Guilt was just one of the emotions that racked Mr. Jones, whose mother died at age 92, just three months after the ABCP market seized up.
“I was a little bit angry, but more disturbed and embarrassed, and obviously worried,” he recalls.
Over the year since the ABCP crisis hit, both regulators and insiders in the investment industry have heard hundreds of similar stories from individual investors.
One of the biggest surprises to emerge from the almost year-long restructuring process has been the discovery that so many ordinary, retail investors owned third-party ABCP – a complex product originally created for institutional buyers and sold in the so-called “exempt” market, which means it receives virtually no regulatory scrutiny.
At least 2,000 retail investors owned the paper, based on investment firms' disclosures. While that's a tiny number compared with the more than two million people estimated to have full-service brokerage accounts in Canada, the financial pain and stress for each of those holders has been intense.
Interviews with retail ABCP holders paint a consistent picture of ultraconservative investors seeking safe vehicles for their money. Most went to their financial advisers asking for GICs, treasury bills or similar products. Instead, they ended up with a product that, despite guarantees and high ratings, collapsed when the market was blindsided by the credit crunch because the backing banks that were supposed to support the paper used an out clause.
Since the non-bank ABCP market collapsed last summer, teams of lawyers and top financial industry players have battled through high-stakes negotiations to try to restructure $33-billion worth of notes. A proposal received court approval in June, but it remains tied up in an appeal by corporate investors and will need a ruling by the Ontario Court of Appeal before it proceeds.
As the saga limps closer to a resolution, investors look for answers and where to lay blame. They have lots of suspects to choose from in the financial system, ranging from their brokers to regulators and the bond raters that facilitated the sale of ABCP, all the way to the companies that manufactured these instruments in the first place.
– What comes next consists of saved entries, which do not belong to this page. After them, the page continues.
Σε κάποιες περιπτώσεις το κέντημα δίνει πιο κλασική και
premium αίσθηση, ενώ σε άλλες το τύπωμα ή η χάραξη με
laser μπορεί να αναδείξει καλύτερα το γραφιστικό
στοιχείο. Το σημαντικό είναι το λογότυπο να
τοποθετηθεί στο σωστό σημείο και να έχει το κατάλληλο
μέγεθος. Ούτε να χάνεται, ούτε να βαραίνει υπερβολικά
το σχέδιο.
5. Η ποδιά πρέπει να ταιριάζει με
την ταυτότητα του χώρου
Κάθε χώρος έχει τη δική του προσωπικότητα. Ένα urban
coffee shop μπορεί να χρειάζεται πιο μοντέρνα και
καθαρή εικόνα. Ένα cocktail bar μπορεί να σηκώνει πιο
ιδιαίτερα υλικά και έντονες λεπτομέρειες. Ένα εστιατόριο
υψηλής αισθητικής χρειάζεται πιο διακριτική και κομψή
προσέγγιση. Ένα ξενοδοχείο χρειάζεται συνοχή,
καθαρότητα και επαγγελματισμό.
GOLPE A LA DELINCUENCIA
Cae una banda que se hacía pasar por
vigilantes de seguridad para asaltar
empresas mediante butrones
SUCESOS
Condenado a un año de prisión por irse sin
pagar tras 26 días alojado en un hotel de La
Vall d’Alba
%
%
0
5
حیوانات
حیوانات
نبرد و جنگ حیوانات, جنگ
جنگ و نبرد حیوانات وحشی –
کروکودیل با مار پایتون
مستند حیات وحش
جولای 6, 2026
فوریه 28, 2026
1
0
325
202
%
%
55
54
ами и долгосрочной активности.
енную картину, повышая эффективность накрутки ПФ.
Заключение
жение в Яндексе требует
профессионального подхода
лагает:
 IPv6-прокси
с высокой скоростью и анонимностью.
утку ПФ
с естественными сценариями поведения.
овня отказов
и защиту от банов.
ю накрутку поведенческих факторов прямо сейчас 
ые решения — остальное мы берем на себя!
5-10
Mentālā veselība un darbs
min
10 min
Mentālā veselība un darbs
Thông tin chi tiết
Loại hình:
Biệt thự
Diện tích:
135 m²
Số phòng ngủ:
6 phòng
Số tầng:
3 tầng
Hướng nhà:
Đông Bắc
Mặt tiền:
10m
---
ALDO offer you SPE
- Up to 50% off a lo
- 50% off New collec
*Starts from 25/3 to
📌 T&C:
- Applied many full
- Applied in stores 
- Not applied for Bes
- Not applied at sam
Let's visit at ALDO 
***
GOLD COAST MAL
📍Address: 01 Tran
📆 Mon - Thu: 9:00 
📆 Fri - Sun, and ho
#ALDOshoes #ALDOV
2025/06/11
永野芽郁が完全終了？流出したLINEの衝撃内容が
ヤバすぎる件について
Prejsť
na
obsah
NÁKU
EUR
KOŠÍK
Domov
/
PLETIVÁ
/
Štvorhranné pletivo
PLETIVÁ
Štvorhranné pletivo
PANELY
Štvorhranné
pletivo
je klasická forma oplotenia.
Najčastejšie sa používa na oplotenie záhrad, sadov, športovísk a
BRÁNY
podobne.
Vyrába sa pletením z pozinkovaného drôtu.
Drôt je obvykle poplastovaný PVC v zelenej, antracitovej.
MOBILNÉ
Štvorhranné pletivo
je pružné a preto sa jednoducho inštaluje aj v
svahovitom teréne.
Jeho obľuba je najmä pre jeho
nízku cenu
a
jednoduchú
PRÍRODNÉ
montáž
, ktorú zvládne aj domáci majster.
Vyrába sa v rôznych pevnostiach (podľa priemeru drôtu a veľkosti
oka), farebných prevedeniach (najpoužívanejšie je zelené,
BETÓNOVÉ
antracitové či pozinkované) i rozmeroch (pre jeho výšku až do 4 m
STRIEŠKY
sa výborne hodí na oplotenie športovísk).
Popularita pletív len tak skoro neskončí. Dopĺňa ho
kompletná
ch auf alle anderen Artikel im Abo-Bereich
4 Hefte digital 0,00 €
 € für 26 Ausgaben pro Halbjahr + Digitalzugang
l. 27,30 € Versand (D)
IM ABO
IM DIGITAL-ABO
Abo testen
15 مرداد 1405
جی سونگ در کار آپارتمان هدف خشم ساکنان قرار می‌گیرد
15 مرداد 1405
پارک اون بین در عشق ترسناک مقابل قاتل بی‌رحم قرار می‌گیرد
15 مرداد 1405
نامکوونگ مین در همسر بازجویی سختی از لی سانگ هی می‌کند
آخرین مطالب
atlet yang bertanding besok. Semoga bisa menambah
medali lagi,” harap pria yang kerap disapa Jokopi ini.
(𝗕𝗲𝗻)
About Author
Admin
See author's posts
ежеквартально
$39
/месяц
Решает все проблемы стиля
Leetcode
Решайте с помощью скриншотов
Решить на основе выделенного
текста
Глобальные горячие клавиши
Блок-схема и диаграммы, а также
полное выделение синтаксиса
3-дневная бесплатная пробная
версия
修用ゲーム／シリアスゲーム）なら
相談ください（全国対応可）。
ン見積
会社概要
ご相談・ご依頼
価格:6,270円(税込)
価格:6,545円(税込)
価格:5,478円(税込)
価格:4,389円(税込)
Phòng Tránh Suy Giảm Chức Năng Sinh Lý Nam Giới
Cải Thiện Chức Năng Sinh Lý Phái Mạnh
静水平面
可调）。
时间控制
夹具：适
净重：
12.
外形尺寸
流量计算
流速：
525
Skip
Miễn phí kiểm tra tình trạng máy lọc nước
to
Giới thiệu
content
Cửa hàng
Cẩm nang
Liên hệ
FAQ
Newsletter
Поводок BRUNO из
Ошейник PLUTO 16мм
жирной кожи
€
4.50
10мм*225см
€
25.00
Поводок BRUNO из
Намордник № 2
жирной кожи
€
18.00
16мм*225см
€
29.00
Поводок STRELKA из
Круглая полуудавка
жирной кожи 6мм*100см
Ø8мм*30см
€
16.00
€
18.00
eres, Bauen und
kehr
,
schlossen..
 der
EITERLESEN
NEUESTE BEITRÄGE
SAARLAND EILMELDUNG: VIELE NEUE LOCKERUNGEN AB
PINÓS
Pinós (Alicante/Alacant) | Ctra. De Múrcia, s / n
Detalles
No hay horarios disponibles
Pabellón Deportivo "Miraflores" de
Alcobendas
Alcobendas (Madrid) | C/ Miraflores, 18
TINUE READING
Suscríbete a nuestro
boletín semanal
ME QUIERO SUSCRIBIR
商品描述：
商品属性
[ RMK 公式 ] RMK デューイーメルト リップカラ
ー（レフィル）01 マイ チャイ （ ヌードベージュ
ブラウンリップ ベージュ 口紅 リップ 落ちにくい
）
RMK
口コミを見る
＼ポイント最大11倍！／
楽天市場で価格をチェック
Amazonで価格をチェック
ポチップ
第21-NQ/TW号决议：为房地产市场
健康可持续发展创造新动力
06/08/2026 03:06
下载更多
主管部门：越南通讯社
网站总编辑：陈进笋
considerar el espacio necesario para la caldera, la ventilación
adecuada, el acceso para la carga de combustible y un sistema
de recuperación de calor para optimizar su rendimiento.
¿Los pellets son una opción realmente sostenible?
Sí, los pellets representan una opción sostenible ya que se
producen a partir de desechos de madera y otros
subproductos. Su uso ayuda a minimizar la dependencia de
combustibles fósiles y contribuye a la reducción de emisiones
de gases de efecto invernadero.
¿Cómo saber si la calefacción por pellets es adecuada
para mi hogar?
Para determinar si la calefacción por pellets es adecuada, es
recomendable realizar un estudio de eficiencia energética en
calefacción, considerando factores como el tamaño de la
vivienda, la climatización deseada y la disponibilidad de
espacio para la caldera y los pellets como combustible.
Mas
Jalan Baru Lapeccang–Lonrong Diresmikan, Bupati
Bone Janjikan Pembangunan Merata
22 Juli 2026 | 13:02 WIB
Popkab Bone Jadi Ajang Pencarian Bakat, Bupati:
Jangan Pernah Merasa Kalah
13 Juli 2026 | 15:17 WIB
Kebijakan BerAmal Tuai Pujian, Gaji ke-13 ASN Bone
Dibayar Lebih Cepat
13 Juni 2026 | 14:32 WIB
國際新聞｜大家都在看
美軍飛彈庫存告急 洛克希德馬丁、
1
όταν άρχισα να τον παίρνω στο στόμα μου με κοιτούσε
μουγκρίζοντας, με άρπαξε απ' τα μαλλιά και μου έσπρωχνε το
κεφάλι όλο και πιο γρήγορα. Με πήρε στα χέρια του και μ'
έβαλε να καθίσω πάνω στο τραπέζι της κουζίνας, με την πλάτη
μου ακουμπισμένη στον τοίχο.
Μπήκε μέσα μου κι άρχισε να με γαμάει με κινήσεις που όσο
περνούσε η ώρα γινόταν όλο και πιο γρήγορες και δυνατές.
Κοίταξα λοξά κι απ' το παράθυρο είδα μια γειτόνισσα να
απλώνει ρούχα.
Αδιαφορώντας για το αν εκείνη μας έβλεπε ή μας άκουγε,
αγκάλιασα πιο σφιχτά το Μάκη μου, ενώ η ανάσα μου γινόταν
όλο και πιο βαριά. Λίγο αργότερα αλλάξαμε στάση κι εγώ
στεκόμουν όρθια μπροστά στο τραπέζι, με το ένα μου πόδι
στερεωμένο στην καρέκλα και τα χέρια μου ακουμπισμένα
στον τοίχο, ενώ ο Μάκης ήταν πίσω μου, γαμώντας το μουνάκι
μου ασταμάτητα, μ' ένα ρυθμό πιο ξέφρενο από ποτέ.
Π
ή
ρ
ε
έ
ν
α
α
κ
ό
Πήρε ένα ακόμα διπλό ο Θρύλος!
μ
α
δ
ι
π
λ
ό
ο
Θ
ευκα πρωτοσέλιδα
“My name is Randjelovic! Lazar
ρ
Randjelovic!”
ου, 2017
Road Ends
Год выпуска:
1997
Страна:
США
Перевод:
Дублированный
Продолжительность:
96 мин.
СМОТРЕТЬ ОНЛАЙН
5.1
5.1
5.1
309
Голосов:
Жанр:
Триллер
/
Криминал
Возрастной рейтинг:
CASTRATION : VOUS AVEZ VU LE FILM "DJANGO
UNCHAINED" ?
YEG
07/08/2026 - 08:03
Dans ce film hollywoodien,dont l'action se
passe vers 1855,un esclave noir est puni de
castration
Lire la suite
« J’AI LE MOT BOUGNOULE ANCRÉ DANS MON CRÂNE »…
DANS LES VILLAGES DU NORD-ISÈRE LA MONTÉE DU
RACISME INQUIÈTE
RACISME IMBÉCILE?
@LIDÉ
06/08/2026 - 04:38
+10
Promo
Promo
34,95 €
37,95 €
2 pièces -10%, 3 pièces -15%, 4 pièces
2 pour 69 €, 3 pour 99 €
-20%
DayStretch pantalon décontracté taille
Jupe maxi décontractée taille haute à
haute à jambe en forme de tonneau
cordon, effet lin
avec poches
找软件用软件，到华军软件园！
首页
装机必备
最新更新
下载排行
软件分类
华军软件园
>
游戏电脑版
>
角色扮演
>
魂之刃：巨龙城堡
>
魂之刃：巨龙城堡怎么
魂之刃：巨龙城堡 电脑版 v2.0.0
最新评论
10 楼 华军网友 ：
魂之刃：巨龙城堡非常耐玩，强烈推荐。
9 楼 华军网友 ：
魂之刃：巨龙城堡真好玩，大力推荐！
The customers relied on their brokers. Brokers, in turn, say they relied on their firms' stamps of approval to market the product. The firms involved in selling the paper say they placed their faith almost entirely in the top-tier ratings the products had received from debt-rating agency DBRS Ltd. And DBRS says it believed the paper was being sold in the exempt market to sophisticated investors.
As good as GICs
One common theme among retail ABCP investors is that most report they were pitched the product as something that was the equivalent of plain-vanilla GICs – fixed-term deposits with guaranteed principal protection and a set rate of return.
ABCP notes, while highly rated by DBRS Ltd., had no outright guarantee that the principal would be returned. Their interest payments and return of principal depended on the performance of a portfolio of assets underlying the notes. In some cases, those assets were familiar types such as credit card receivables and mortgages. For most of the frozen paper, however, the assets were far more complex financial derivatives.